A lot of students worry too much about their conclusions and what to write. All you really have to do is synthesize and drive home the points you made in your paper. The conclusion is basically a reflection of your introduction – moving from specific back out to general statements – and a chance for you to assert your opinion or a call to action. Try out the same strategies you used in your introduction in your conclusion. If you started with imagery, return to it. If you started with a question, offer an answer or another question to keep the reader thinking after they have finished reading. If you started with a quote, you might try pairing or contrasting it with another famous quote. If you started with a funnel, flip it over like the example below.
Move from a restatement of your thesis to a more broad implication.
Leave Them Thinking
Another strategy you might use is to connect your paper to modern day or offer your audience something to think about. Here’s an example from our expository thesis in the Writing Introductions section:
Maybe President Washington wasn’t a bastion of integrity, but the importance of his role in shaping modern society is undeniable. Modern presidents aren’t perfect either, but they, too, are important indicators of our values and the direction our country is going. You have to wonder, how will history remember them. What will Obama’s or Trump’s cherry tree be?
Call to Action
With argumentative writing, this idea of leaving them thinking is sometimes referred to as the call to action. What should your audience do in light of the information you just shared? Do you want to encourage them to change they way they think? Do you want them to vote? Volunteer? Donate? Exercise? . . . you can also offer a qualifier or concession. In conclusions you can be a little bit more assertive or allow more of your true opinion come through.
Here’s an example paired with our argumentative thesis in the Writing Introductions section:
The next time you see your kids playing video games, ask yourself: what are they really doing? Are they following a narrative and mission statement? Are they working with others to solve a problem? Are they spending multiple hours on a screen to complete a task? Does that sound like someone who is going nowhere or does that sound like someone getting prepared for the modern workplace? Those “Good habits formed at youth [may] make all the difference” (Aristotle). Just like at work, however, balance is important and you might have to kick them off from time to time and get them to do other things for their own benefit, but don’t demonize the entire gaming experience or feed the negative stereotypes.

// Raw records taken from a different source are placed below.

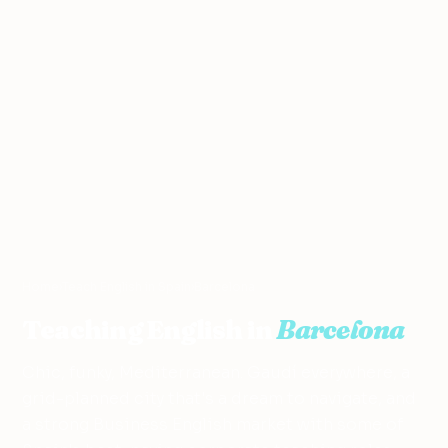
Home
›
Teach English in Spain
›
Barcelona
Teaching English in
Barcelona
Chic, funky, Mediterranean. Gaudí everywhere, a
grid-planned city that's a dream to navigate, and
a strong Business English market with some of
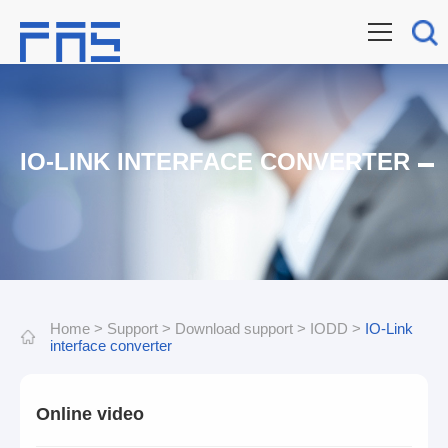
IO-LINK INTERFACE CONVERTER
Home
>
Support
>
Download support
>
IODD
>
IO-Link
interface converter
Online video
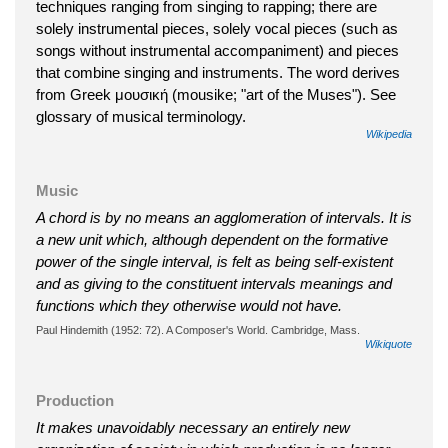
techniques ranging from singing to rapping; there are
solely instrumental pieces, solely vocal pieces (such as
songs without instrumental accompaniment) and pieces
that combine singing and instruments. The word derives
from Greek μουσική (mousike; "art of the Muses"). See
glossary of musical terminology.
Wikipedia
Music
A chord is by no means an agglomeration of intervals. It is
a new unit which, although dependent on the formative
power of the single interval, is felt as being self-existent
and as giving to the constituent intervals meanings and
functions which they otherwise would not have.
Paul Hindemith (1952: 72). A Composer's World. Cambridge, Mass.
Wikiquote
Production
It makes unavoidably necessary an entirely new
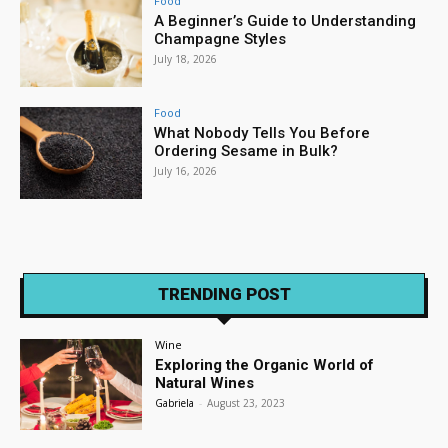
Food
A Beginner’s Guide to Understanding
Champagne Styles
July 18, 2026
Food
What Nobody Tells You Before
Ordering Sesame in Bulk?
July 16, 2026
TRENDING POST
Wine
Exploring the Organic World of
Natural Wines
Gabriela
-
August 23, 2023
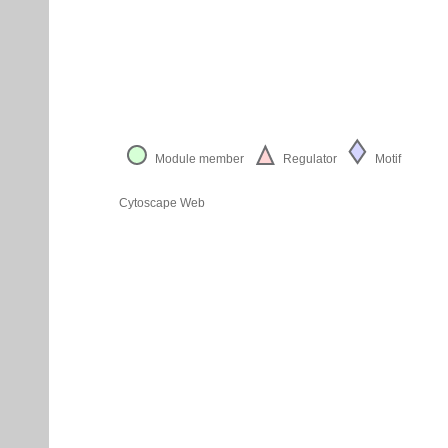
Module member
Regulator
Motif
Cytoscape Web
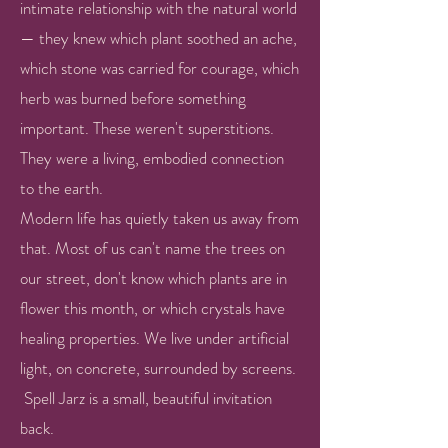
intimate relationship with the natural world
— they knew which plant soothed an ache,
which stone was carried for courage, which
herb was burned before something
important. These weren't superstitions.
They were a living, embodied connection
to the earth.
Modern life has quietly taken us away from
that. Most of us can't name the trees on
our street, don't know which plants are in
flower this month, or which crystals have
healing properties. We live under artificial
light, on concrete, surrounded by screens. ​
​Spell Jarz is a small, beautiful invitation
back.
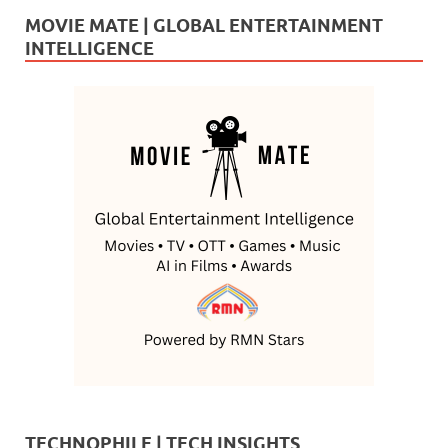
MOVIE MATE | GLOBAL ENTERTAINMENT
INTELLIGENCE
TECHNOPHILE | TECH INSIGHTS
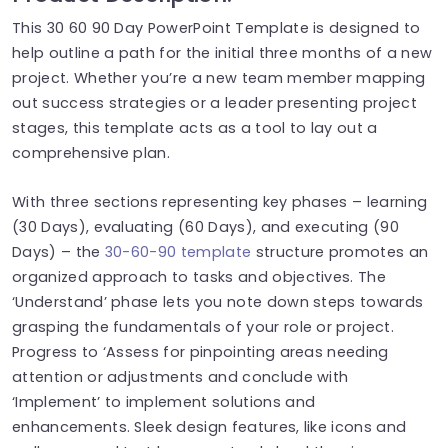
This 30 60 90 Day PowerPoint Template is designed to
help outline a path for the initial three months of a new
project. Whether you’re a new team member mapping
out success strategies or a leader presenting project
stages, this template acts as a tool to lay out a
comprehensive plan.
With three sections representing key phases – learning
(30 Days), evaluating (60 Days), and executing (90
Days) – the
30-60-90 template
structure promotes an
organized approach to tasks and objectives. The
‘Understand’ phase lets you note down steps towards
grasping the fundamentals of your role or project.
Progress to ‘Assess for pinpointing areas needing
attention or adjustments and conclude with
‘Implement’ to implement solutions and
enhancements. Sleek design features, like icons and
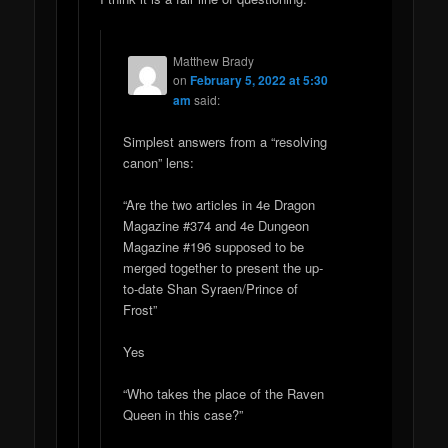
Matthew Brady
on
February 5, 2022 at 5:30
am
said:
Simplest answers from a “resolving
canon” lens:
“Are the two articles in 4e Dragon
Magazine #374 and 4e Dungeon
Magazine #196 supposed to be
merged together to present the up-
to-date Shan Syraen/Prince of
Frost”
Yes
“Who takes the place of the Raven
Queen in this case?”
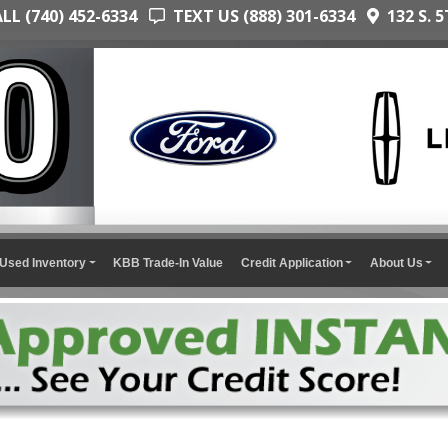
L (740) 452-6334
TEXT US (888) 301-6334
132 S. 5
Used Inventory
KBB Trade-In Value
Credit Application
About Us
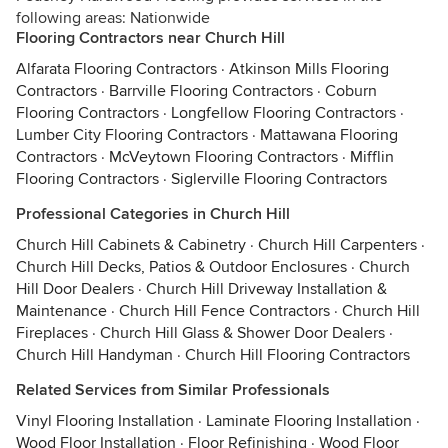
following areas: Nationwide
Flooring Contractors near Church Hill
Alfarata Flooring Contractors
·
Atkinson Mills Flooring
Contractors
·
Barrville Flooring Contractors
·
Coburn
Flooring Contractors
·
Longfellow Flooring Contractors
·
Lumber City Flooring Contractors
·
Mattawana Flooring
Contractors
·
McVeytown Flooring Contractors
·
Mifflin
Flooring Contractors
·
Siglerville Flooring Contractors
Professional Categories in Church Hill
Church Hill Cabinets & Cabinetry
·
Church Hill Carpenters
·
Church Hill Decks, Patios & Outdoor Enclosures
·
Church
Hill Door Dealers
·
Church Hill Driveway Installation &
Maintenance
·
Church Hill Fence Contractors
·
Church Hill
Fireplaces
·
Church Hill Glass & Shower Door Dealers
·
Church Hill Handyman
·
Church Hill Flooring Contractors
Related Services from Similar Professionals
Vinyl Flooring Installation
·
Laminate Flooring Installation
·
Wood Floor Installation
·
Floor Refinishing
·
Wood Floor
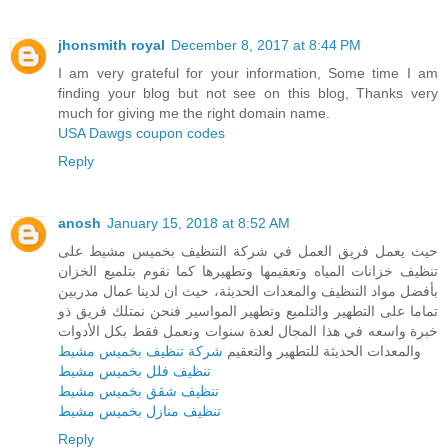
jhonsmith royal
December 8, 2017 at 8:44 PM
I am very grateful for your information, Some time I am
finding your blog but not see on this blog, Thanks very
much for giving me the right domain name.
USA Dawgs coupon codes
Reply
anosh
January 15, 2018 at 8:52 AM
حيث يعمل فريق العمل في شركة التنظيف بخميس مشيط على
تنظيف خزانات المياه وتعقيمها وتطهيرها كما نقوم بتلميع الخزان
بأفضل مواد التنظيف والمعدات الحديثة، حيث ان لدينا عمال مدربين
تماما على التطهير والتلميع وتطهير المواسير فنحن نمتلك فريق ذو
خبرة واسعه في هذا المجال لعدة سنوات ونعمل فقط بكل الأدوات
شركة تنظيف بخميس مشيط
والمعدات الحديثة للتطهير والتعقيم
تنظيف فلل بخميس مشيط
تنظيف شقق بخميس مشيط
تنظيف منازل بخميس مشيط
Reply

In science writing the conclusion offers the implications or possible applications of the research, next steps for future research, and further questions that still need to be answered or that the research brought up. The same concept applies to most writing: what are the implications and next steps for this information you just shared?
Drop the Mic:
Try not to overthink your conclusions. You ever type a way-too-long text message, but, hey, you typed it so you might as well send it? Or go to leave a voice mail and then leave a ridiculously long message because you were rambling and if you stopped now that would be abrupt and awkward, so, um, yeah, call me, I guess, if you get a chance, you know, when you get this, or whatever? Yeah, don’t do that. With conclusions, less is more. Make your point, drop the mic, and get out.